══ Available records ══

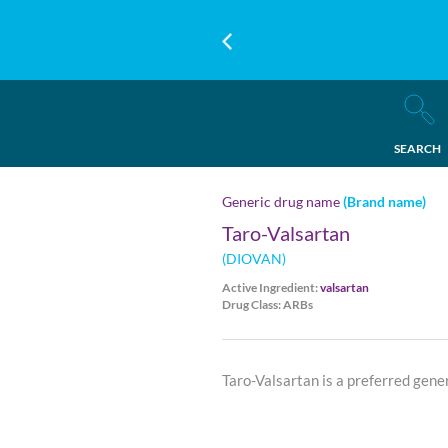
SEARCH
Generic drug name
(Brand name)
Taro-Valsartan
(DIOVAN)
Active Ingredient:
valsartan
Drug Class: ARBs
Taro-Valsartan is a preferred gene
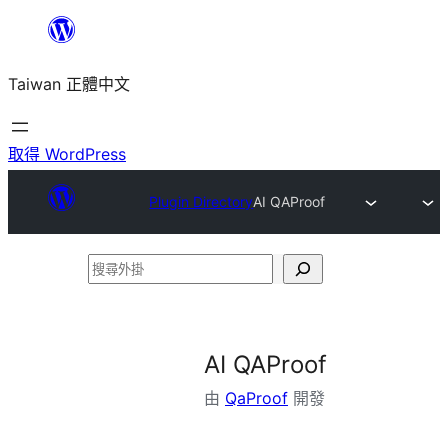
跳
至
Taiwan 正體中文
主
要
內
取得 WordPress
容
Plugin Directory
AI QAProof
搜
尋
外
掛
AI QAProof
由
QaProof
開發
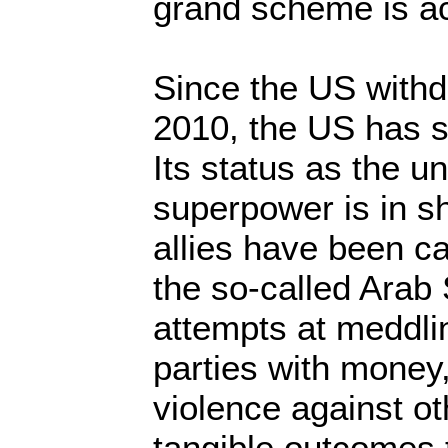
grand scheme is a
Since the US withd
2010, the US has 
Its status as the 
superpower is in s
allies have been ca
the so-called Arab 
attempts at meddli
parties with money,
violence against ot
tangible outcomes 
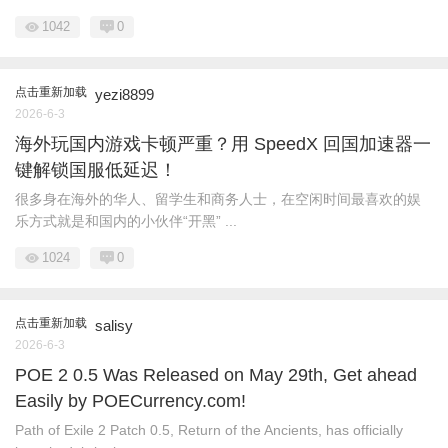
1042
0
点击重新加载
yezi8899
2026-6-3
海外玩国内游戏卡顿严重？用 SpeedX 回国加速器一
键解锁国服低延迟！
很多身在海外的华人、留学生和商务人士，在空闲时间最喜欢的娱
乐方式就是和国内的小伙伴“开黑” ...
1024
0
点击重新加载
salisy
2026-6-3
POE 2 0.5 Was Released on May 29th, Get ahead
Easily by POECurrency.com!
Path of Exile 2 Patch 0.5, Return of the Ancients, has officially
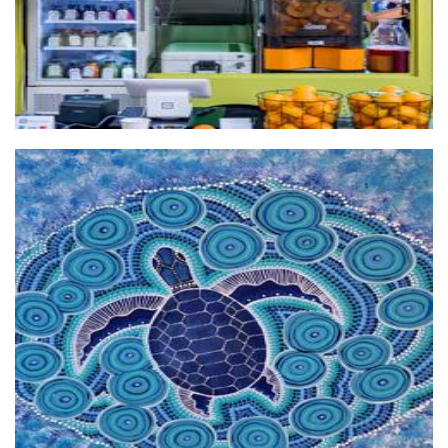
Linlelu Arts
Art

═══

» What is expected: Restate each entry word for word; omit the pictures.

» Solution to the exercise:
SEARCH
Generic drug name
(Brand name)
Taro-Valsartan
(DIOVAN)
Active Ingredient:
valsartan
Drug Class: ARBs
Taro-Valsartan is a preferred gene
跳
至
Taiwan 正體中文
主
要
內
取得 WordPress
容
Plugin Directory
AI QAProof
搜
尋
外
掛
AI QAProof
由
QaProof
開發
grand scheme is a
Since the US withd
2010, the US has 
Its status as the 
superpower is in s
allies have been ca
the so-called Arab 
attempts at meddli
parties with money,
violence against ot
tangible outcomes 
1042
0
点击重新加载
yezi8899
2026-6-3
海外玩国内游戏卡顿严重？用 SpeedX 回国加速器一
键解锁国服低延迟！
很多身在海外的华人、留学生和商务人士，在空闲时间最喜欢的娱
乐方式就是和国内的小伙伴“开黑” ...
1024
0
点击重新加载
salisy
2026-6-3
POE 2 0.5 Was Released on May 29th, Get ahead
Easily by POECurrency.com!
Path of Exile 2 Patch 0.5, Return of the Ancients, has officially
Linlelu Arts
Art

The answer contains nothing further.